Saved entries:

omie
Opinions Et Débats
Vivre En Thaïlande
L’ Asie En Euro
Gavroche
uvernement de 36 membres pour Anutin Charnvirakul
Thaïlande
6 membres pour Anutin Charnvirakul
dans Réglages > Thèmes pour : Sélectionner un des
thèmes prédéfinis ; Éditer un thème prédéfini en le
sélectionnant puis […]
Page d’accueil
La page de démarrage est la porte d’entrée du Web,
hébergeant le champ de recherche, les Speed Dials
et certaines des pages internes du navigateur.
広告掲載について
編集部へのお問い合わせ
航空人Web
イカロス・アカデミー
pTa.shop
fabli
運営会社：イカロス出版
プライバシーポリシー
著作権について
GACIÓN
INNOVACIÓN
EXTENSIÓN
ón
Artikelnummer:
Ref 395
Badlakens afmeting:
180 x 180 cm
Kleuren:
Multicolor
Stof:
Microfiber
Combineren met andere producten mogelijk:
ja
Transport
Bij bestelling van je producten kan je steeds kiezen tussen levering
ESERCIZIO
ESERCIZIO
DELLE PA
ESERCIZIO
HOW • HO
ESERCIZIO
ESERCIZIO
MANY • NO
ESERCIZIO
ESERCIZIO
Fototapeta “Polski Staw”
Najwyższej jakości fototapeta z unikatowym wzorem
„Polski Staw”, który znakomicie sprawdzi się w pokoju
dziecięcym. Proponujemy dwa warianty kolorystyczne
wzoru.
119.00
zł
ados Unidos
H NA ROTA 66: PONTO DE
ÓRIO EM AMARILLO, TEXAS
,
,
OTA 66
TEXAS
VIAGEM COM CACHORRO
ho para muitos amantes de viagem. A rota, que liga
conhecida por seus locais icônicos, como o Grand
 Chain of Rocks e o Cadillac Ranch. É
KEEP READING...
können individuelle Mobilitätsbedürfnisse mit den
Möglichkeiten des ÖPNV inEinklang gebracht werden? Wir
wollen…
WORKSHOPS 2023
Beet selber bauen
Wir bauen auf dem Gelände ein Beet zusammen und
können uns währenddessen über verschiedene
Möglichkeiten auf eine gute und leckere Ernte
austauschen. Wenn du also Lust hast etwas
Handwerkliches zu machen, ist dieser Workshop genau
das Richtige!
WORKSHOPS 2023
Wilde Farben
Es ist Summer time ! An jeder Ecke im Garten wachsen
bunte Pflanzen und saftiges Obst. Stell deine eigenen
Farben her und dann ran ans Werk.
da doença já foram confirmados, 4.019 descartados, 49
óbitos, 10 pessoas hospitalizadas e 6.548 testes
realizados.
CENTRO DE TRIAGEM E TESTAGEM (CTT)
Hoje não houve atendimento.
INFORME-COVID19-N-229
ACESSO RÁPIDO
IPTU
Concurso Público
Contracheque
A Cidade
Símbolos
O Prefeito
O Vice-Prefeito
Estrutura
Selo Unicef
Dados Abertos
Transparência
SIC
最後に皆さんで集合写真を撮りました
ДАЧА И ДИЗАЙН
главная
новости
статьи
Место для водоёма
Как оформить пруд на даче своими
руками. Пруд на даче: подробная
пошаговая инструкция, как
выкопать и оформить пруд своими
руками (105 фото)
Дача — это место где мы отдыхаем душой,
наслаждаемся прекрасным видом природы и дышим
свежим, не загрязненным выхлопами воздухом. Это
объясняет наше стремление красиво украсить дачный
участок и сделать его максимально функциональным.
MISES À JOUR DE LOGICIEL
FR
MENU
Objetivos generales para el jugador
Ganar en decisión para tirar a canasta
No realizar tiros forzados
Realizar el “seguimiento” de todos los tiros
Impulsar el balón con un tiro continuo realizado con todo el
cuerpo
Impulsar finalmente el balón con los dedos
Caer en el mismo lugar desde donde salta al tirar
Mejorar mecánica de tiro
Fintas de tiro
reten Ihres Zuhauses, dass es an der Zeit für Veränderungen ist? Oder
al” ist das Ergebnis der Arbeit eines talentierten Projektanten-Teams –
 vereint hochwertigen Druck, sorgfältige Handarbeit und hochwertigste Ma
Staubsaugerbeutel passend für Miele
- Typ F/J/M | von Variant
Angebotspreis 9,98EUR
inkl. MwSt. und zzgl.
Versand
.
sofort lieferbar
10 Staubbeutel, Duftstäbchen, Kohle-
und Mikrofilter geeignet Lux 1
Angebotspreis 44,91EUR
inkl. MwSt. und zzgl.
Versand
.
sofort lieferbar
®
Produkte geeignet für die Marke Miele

==

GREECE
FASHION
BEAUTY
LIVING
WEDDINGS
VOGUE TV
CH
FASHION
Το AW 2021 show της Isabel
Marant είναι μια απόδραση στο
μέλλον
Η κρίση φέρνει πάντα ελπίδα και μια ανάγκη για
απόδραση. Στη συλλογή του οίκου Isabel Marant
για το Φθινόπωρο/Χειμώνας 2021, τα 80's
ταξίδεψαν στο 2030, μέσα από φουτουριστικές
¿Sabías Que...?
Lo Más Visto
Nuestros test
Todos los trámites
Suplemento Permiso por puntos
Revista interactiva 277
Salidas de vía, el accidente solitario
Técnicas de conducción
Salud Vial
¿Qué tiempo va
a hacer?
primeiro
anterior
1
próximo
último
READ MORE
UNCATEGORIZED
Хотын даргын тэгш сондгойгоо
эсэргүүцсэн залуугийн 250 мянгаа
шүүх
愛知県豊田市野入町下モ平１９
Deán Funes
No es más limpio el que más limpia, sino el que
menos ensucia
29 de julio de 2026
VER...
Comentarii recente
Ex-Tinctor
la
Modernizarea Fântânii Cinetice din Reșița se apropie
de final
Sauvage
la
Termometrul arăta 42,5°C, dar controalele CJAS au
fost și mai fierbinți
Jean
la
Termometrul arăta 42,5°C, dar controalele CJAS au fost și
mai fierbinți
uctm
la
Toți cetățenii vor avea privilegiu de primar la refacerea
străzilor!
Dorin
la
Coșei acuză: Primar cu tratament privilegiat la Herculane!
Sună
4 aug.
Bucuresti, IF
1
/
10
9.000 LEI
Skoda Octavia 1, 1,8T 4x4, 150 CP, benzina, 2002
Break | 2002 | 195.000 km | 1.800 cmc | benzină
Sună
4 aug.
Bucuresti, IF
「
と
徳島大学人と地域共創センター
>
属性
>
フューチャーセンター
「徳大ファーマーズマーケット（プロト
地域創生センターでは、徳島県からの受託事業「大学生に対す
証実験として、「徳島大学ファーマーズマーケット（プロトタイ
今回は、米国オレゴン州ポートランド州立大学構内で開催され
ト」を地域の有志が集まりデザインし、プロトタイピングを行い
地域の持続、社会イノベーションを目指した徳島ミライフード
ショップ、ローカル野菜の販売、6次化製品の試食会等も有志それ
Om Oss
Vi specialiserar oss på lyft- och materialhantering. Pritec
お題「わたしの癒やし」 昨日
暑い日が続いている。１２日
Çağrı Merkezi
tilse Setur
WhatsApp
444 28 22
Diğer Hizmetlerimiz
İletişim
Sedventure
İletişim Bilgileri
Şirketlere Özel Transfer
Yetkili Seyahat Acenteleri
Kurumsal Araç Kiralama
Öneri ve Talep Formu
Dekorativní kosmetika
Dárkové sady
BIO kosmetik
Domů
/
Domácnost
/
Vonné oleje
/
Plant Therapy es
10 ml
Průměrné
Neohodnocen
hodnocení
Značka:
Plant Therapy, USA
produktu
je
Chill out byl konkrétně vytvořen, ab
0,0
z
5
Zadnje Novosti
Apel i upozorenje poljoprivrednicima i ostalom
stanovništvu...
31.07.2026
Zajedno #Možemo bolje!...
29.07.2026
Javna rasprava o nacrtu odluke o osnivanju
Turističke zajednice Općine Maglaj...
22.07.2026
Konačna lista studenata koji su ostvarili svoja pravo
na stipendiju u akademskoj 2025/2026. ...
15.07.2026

What you should do:
Begin with the line above that has "INFORME-COVID19-N-229" and continue through the line that has "reten Ihres Zuhauses, dass", setting each one down exactly. Stop there.

Finished exercise:
INFORME-COVID19-N-229
ACESSO RÁPIDO
IPTU
Concurso Público
Contracheque
A Cidade
Símbolos
O Prefeito
O Vice-Prefeito
Estrutura
Selo Unicef
Dados Abertos
Transparência
SIC
最後に皆さんで集合写真を撮りました
ДАЧА И ДИЗАЙН
главная
новости
статьи
Место для водоёма
Как оформить пруд на даче своими
руками. Пруд на даче: подробная
пошаговая инструкция, как
выкопать и оформить пруд своими
руками (105 фото)
Дача — это место где мы отдыхаем душой,
наслаждаемся прекрасным видом природы и дышим
свежим, не загрязненным выхлопами воздухом. Это
объясняет наше стремление красиво украсить дачный
участок и сделать его максимально функциональным.
MISES À JOUR DE LOGICIEL
FR
MENU
Objetivos generales para el jugador
Ganar en decisión para tirar a canasta
No realizar tiros forzados
Realizar el “seguimiento” de todos los tiros
Impulsar el balón con un tiro continuo realizado con todo el
cuerpo
Impulsar finalmente el balón con los dedos
Caer en el mismo lugar desde donde salta al tirar
Mejorar mecánica de tiro
Fintas de tiro
reten Ihres Zuhauses, dass es an der Zeit für Veränderungen ist? Oder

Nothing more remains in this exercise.